Since 1987, a third state of magnetism, one that could be highly relevant to high-temperature semiconductors, has been a theoretical prediction. Now researchers at MIT have demonstrated experimentally the existence of a fundamentally new kind of magnetic behavior (and a new form of matter), adding to the two previously known magnetic states (ferromagnetism and antiferromagnetism).
According to MIT:
“The experimental work showing the existence of this new state, called a quantum spin liquid. QSL is a solid crystal, but its magnetic state is described as liquid: Unlike the other two kinds of magnetism, the magnetic orientations of the individual particles within it fluctuate constantly, resembling the constant motion of molecules within a true liquid. There is no static order to the magnetic orientations, known as magnetic moments [i.e. the spin of the electrons], within the material. But there is a strong interaction between them, and due to quantum effects, the [magnetic orientations] don’t lock in place.”

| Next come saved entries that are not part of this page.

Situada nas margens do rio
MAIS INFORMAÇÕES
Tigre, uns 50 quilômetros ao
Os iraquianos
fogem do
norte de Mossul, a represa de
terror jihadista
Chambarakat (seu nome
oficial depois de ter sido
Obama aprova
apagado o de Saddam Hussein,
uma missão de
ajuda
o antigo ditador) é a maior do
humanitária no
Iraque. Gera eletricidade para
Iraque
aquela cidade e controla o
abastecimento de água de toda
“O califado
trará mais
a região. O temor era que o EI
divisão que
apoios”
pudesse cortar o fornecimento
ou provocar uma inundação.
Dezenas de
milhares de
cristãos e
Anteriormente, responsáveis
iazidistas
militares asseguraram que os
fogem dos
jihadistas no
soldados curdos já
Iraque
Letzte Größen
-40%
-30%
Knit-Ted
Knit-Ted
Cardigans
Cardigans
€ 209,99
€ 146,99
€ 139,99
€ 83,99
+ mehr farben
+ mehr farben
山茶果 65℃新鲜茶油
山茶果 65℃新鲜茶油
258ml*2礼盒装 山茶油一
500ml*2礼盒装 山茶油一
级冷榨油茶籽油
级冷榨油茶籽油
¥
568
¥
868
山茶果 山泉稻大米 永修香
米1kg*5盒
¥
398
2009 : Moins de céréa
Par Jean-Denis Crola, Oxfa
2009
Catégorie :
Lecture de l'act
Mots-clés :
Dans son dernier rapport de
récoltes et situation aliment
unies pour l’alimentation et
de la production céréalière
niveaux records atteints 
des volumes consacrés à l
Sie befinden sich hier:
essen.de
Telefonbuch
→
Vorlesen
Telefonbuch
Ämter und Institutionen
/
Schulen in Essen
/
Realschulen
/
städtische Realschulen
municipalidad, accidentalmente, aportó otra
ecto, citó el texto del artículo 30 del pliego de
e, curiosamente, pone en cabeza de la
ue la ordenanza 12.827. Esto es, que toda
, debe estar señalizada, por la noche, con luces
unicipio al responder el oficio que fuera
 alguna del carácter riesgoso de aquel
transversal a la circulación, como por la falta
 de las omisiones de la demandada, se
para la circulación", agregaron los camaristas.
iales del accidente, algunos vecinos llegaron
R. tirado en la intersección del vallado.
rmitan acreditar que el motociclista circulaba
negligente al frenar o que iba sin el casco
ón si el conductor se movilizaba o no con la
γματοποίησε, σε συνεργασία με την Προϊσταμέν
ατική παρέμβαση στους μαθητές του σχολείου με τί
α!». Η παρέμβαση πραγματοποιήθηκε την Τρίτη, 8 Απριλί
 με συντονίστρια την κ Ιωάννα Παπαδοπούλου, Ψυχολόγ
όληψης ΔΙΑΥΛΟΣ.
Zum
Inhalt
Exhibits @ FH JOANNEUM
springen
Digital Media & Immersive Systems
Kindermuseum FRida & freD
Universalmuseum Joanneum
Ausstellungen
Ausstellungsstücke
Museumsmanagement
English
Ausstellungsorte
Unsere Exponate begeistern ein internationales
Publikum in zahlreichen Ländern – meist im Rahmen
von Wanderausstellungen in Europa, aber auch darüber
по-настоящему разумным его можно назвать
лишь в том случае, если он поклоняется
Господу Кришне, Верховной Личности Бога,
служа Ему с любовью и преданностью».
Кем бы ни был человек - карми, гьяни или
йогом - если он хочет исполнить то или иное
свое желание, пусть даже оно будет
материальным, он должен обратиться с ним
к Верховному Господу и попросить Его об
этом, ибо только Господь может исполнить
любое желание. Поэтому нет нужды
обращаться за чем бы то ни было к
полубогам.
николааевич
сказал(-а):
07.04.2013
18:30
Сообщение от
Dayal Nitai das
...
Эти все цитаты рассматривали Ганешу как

To prove its existence, researchers had to first grow an artificial crystal known as herbertsmithite (named after mineralogist Herbert Smith , duh). The crystal growing process took an agonizing 10 months to complete. The researchers then used a neutron spectrometer and a technique called “neutron scattering” to scatter a beam of neutrons off of the crystal to determine if the electrons in the crystal could form a “spin liquid”, a state of matter in which the electrons magnetic orientation remains in a constant state of change. In MIT’s experiment, instead of all the scattered neutrons possessing identical energies at a given momentum, as they do with most magnetic materials, the neutrons had a wide spectrum of energies. This is hard evidence that Herbertsmithite indeed has spin-liquid properties of a QSL.
This new quantum spin liquid (QSL) state could lead to significant advances in data storage, new types of communications systems, and more.